2 practical uses of correlation detection?

A

Pyramidal cells in the cortex act as coincidence detectors and modulate their behaviour to inputs arriving just 5 ms apart.
Coincidence detection underlies the way in which the brain stem allows tiny differences in arrival time of a sound in the two ears to be used by the auditory system to help localise the sound source

54
Q

In which regions of the brain do neurons exhibit regular oscillations in membrane potential

A

Cerebral cortex and thalamus

55
Q

What can oscillations in membrane potential cause?

A

They can be large enough to cause rhythmic fluctuations in firing rate which drive changes in synaptic activity.

56
Q

How do brain oscillations arise?

A

They arise from intrinsic pacemaker properties of individual neurons or by feedback through GABAergic interneurons known as Hub neurons (because of wide-spread connectivity)

57
Q

How are neural oscillations generated for sleep-wake cycles?

A

Those associated with wakefulness (Alpha) are established by reciprocal connections between the thalamus and the cortex. With the onset of sleep, changes is thalamic neurons result in altered connectivity with cortical neurons which consequently switch into oscillations of a different frequency.

58
Q

Where a theta brain rhythms seen in rat brains?

A

Predominantly in the hippocampus, where they are important in spatial learning. Hippocampal neurons require cholinergic excitatory input from the medial septum. Even though theta pacemaker lies within hippocampal neurons

59
Q

What is the critical function of neural oscillations?

A

to modulate the output of a neuron depending on the relative timing or synchrony between presynaptic and post synaptic neuron. A neuron is more likely to fire if an input coincides with the depolarizing phase of its oscillation than the hyperpolarizing phase. This mechanism is important in synchronizing neuron output and is thought to be involved in perception, attention and memory.

60
Q

How does the brain produce a unified percept from all disparate bits of information it has about the object (Binding problem)?

A

One possible solution is that all the segregated bits of information pertaining to a single stimulus are bound by synchronous firing of the neurons involved. This might be achieved by brain oscillations, perhaps of thalamic neurons which between them are reciprocally connected to all cortical areas.

61
Q

What is Hebb’s rule?

A

All synapses between two synapses become stronger if both of the neurons are activated at the same time.
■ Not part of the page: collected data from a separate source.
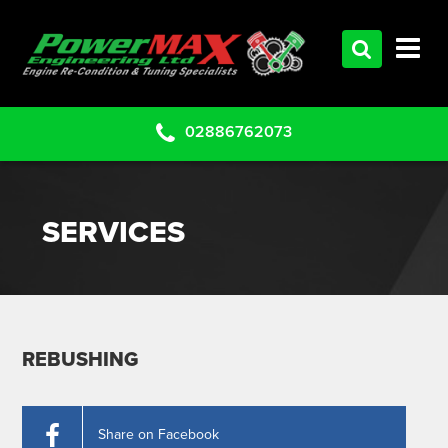
HOME
SERVICES
PRODUCTS
02886762073
CLEARANCE PARTS
PROJECTS
SERVICES
CONTACT US
REBUSHING
Share on Facebook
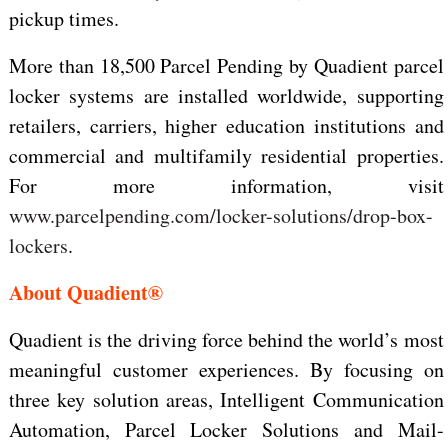
pickup times.
More than 18,500 Parcel Pending by Quadient parcel
locker systems are installed worldwide, supporting
retailers, carriers, higher education institutions and
commercial and multifamily residential properties.
For more information, visit
www.parcelpending.com/locker-solutions/drop-box-
lockers
.
About Quadient®
Quadient is the driving force behind the world’s most
meaningful customer experiences. By focusing on
three key solution areas, Intelligent Communication
Automation, Parcel Locker Solutions and Mail-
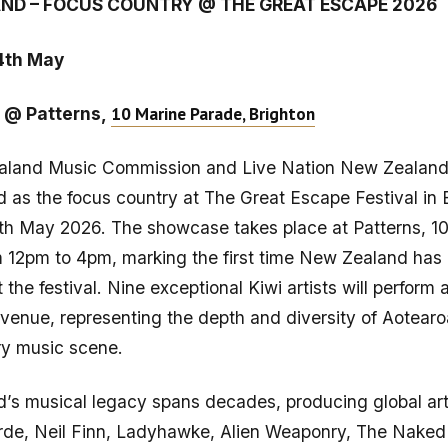
ND – FOCUS COUNTRY @ THE GREAT ESCAPE 2026
4th May
10 Marine Parade, Brighton
 @ Patterns,
land Music Commission and Live Nation New Zealand
as the focus country at The Great Escape Festival in 
th May 2026. The showcase takes place at Patterns, 1
 12pm to 4pm, marking the first time New Zealand has 
t the festival. Nine exceptional Kiwi artists will perform
e venue, representing the depth and diversity of Aotearo
y music scene.
’s musical legacy spans decades, producing global art
orde, Neil Finn, Ladyhawke, Alien Weaponry, The Naked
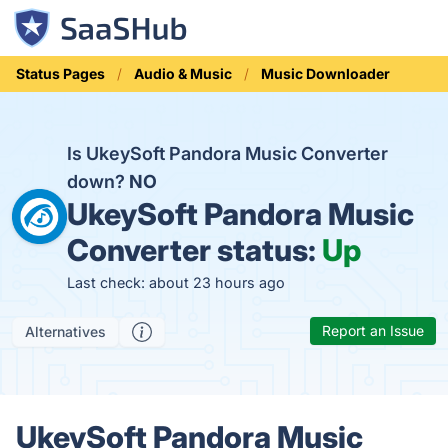
Status Pages
Audio & Music
Music Downloader
Is UkeySoft Pandora Music Converter
down?
NO
UkeySoft Pandora Music
Converter status:
Up
Last check: about 23 hours ago
Report an Issue
Alternatives
UkeySoft Pandora Music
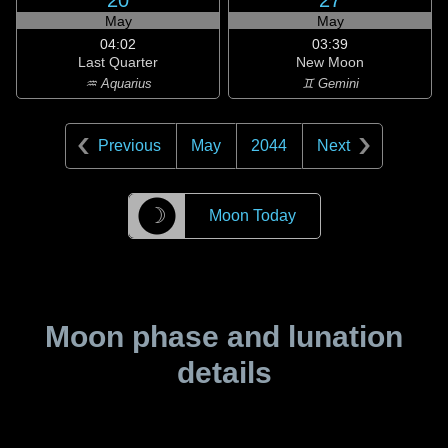
20
27
May
May
04:02
03:39
Last Quarter
New Moon
♒ Aquarius
♊ Gemini
Previous
May
2044
Next
☽
Moon Today
Moon phase and lunation
details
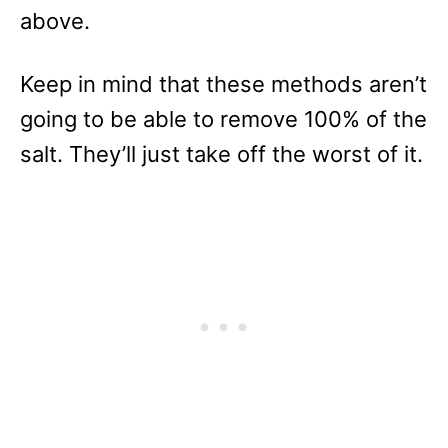
above.
Keep in mind that these methods aren’t
going to be able to remove 100% of the
salt. They’ll just take off the worst of it.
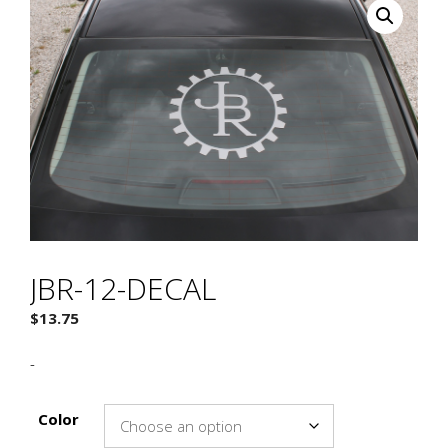
JBR-12-DECAL
$
13.75
-
Color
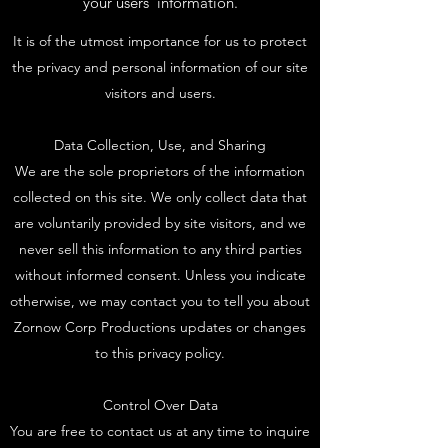
your users’ information.
It is of the utmost importance for us to protect
the privacy and personal information of our site
visitors and users.
Data Collection, Use, and Sharing
We are the sole proprietors of the information
collected on this site. We only collect data that
are voluntarily provided by site visitors, and we
never sell this information to any third parties
without informed consent. Unless you indicate
otherwise, we may contact you to tell you about
Zornow Corp Productions updates or changes
to this privacy policy.
Control Over Data
You are free to contact us at any time to inquire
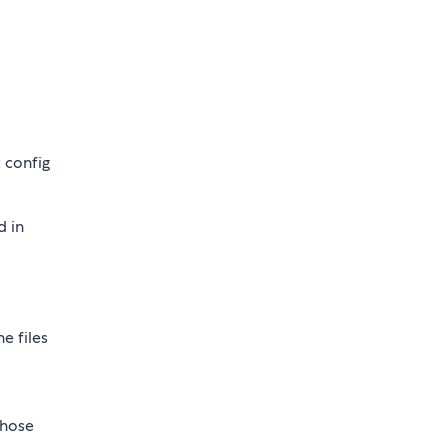
 config
d in
he files
those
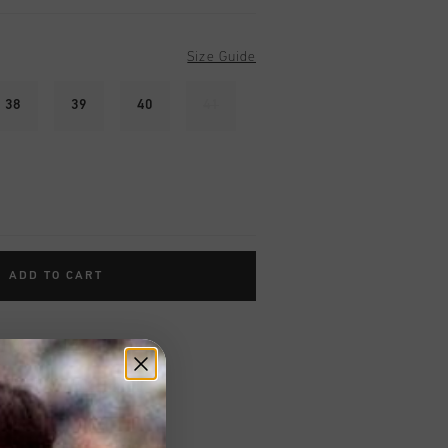
Size Guide
38
39
40
41
ADD TO CART
worldwide
Shipping
UK?
Visit our
UK Store!
urns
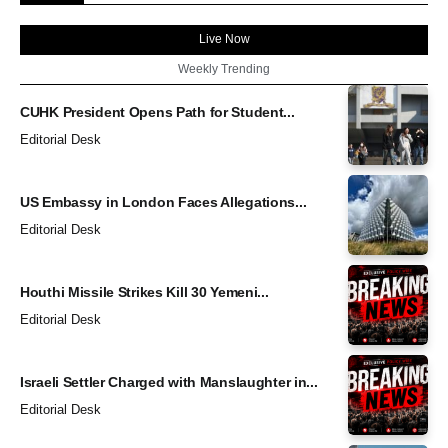
Live Now
Weekly Trending
CUHK President Opens Path for Student...
Editorial Desk
US Embassy in London Faces Allegations...
Editorial Desk
Houthi Missile Strikes Kill 30 Yemeni...
Editorial Desk
Israeli Settler Charged with Manslaughter in...
Editorial Desk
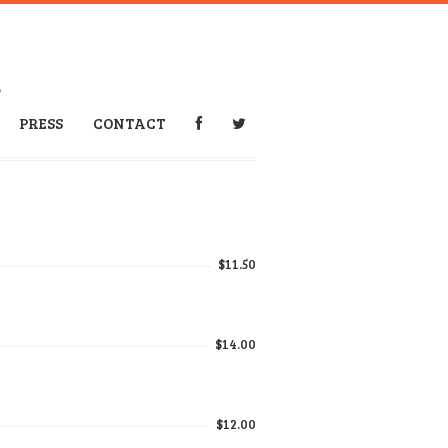
6
PRESS
CONTACT
$11.50
$14.00
$12.00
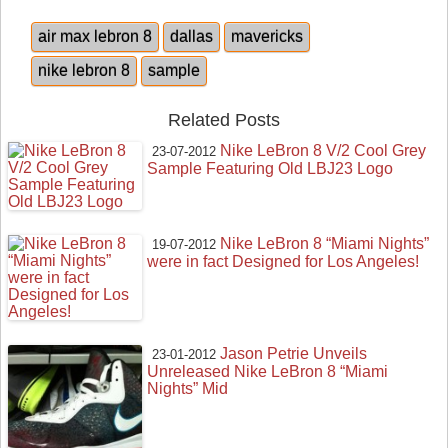
air max lebron 8
dallas
mavericks
nike lebron 8
sample
Related Posts
Nike LeBron 8 V/2 Cool Grey
23-07-2012
Sample Featuring Old LBJ23 Logo
Nike LeBron 8 “Miami Nights”
19-07-2012
were in fact Designed for Los Angeles!
Jason Petrie Unveils
23-01-2012
Unreleased Nike LeBron 8 “Miami
Nights” Mid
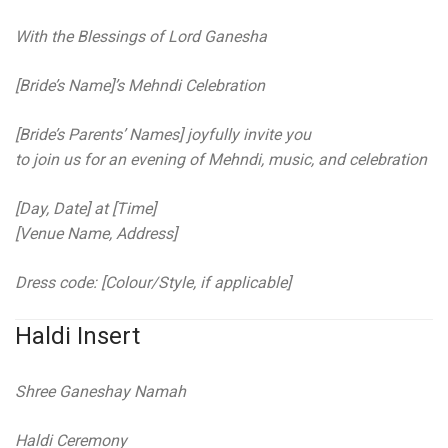
With the Blessings of Lord Ganesha
[Bride’s Name]’s Mehndi Celebration
[Bride’s Parents’ Names] joyfully invite you
to join us for an evening of Mehndi, music, and celebration
[Day, Date] at [Time]
[Venue Name, Address]
Dress code: [Colour/Style, if applicable]
Haldi Insert
Shree Ganeshay Namah
Haldi Ceremony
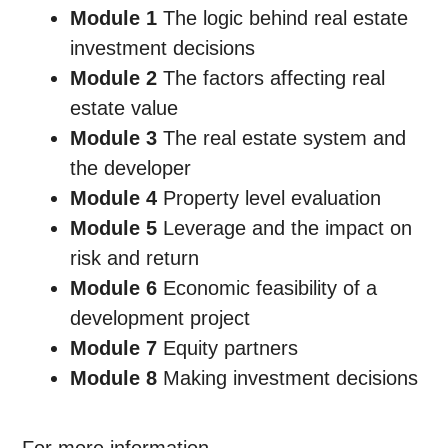
Module 1
The logic behind real estate
investment decisions
Module 2
The factors affecting real
estate value
Module 3
The real estate system and
the developer
Module 4
Property level evaluation
Module 5
Leverage and the impact on
risk and return
Module 6
Economic feasibility of a
development project
Module 7
Equity partners
Module 8
Making investment decisions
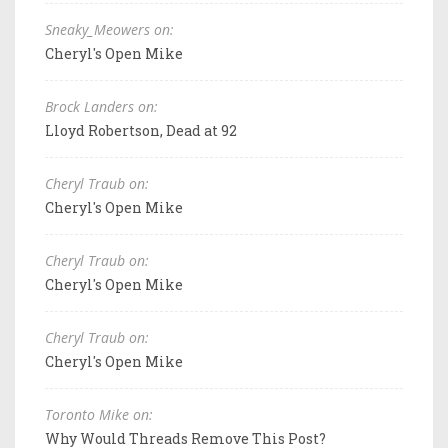
Sneaky_Meowers on:
Cheryl's Open Mike
Brock Landers on:
Lloyd Robertson, Dead at 92
Cheryl Traub on:
Cheryl's Open Mike
Cheryl Traub on:
Cheryl's Open Mike
Cheryl Traub on:
Cheryl's Open Mike
Toronto Mike on:
Why Would Threads Remove This Post?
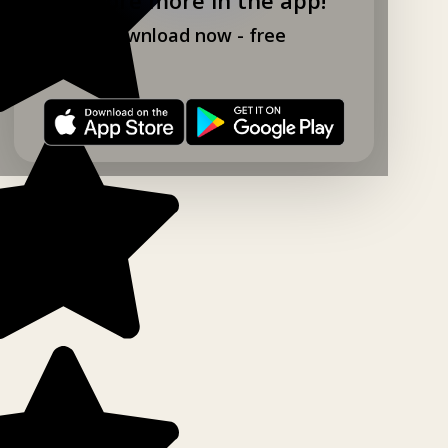
Download now - free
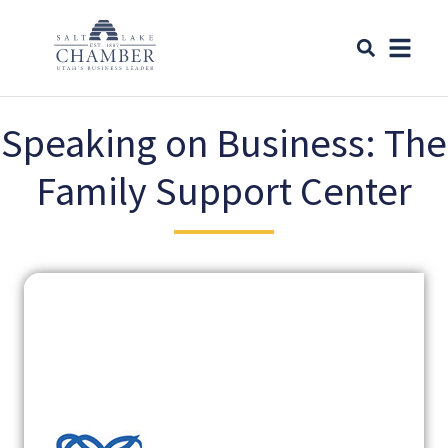
Speaking on Business: The
Family Support Center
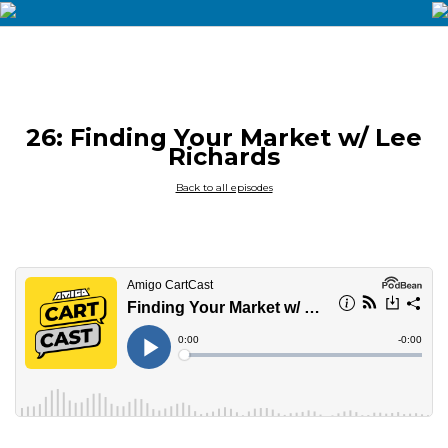
26: Finding Your Market w/ Lee
Richards
Back to all episodes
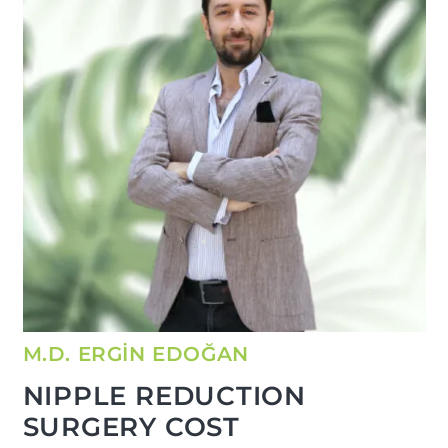
M.D. ERGİN EDOĞAN
NIPPLE REDUCTION
SURGERY COST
Synapses which show this type of plasticity are said to be Hebbian

62
Q

How do Hebbian neurons mediate associative learning?

A

They act as coincidence detectors that associate firing of presynpatic and postsynaptic cell.

63
Q

What is spike-timing-dependant plasticity?

A

Alterations to synaptic weighting that are fashioned by precise timing of neural activity.

64
Q

what are long lasting varieties of spike-timing-dependant plasticity?

A

Long-term potentiation (increase in synaptic weighting) and long-term depression (decrease in synaptic weighting)

65
Q

Where does LTP and LTD occur?

A

Both occur in the hippocampus. LTP is also seen in the neocortex, amygdala and other sites in the nervous system. While LTD also occurs in the cerebellum and spinal cord.

66
Q

What are the critical conditions required for LTPs and LTDs and what supplies them?

A

Require that activity in the pre and post synaptic cell occurs within a narrow time window of 10-20 ms. If the presynaptic spike precedes the post-synaptic spike then the result is LTP, if the presynaptic spike follows post synaptic spike then LTD ensues. Synchrony needed to trigger STDPs are supplied by gamma and theta frequency oscillations and the phase relations between them.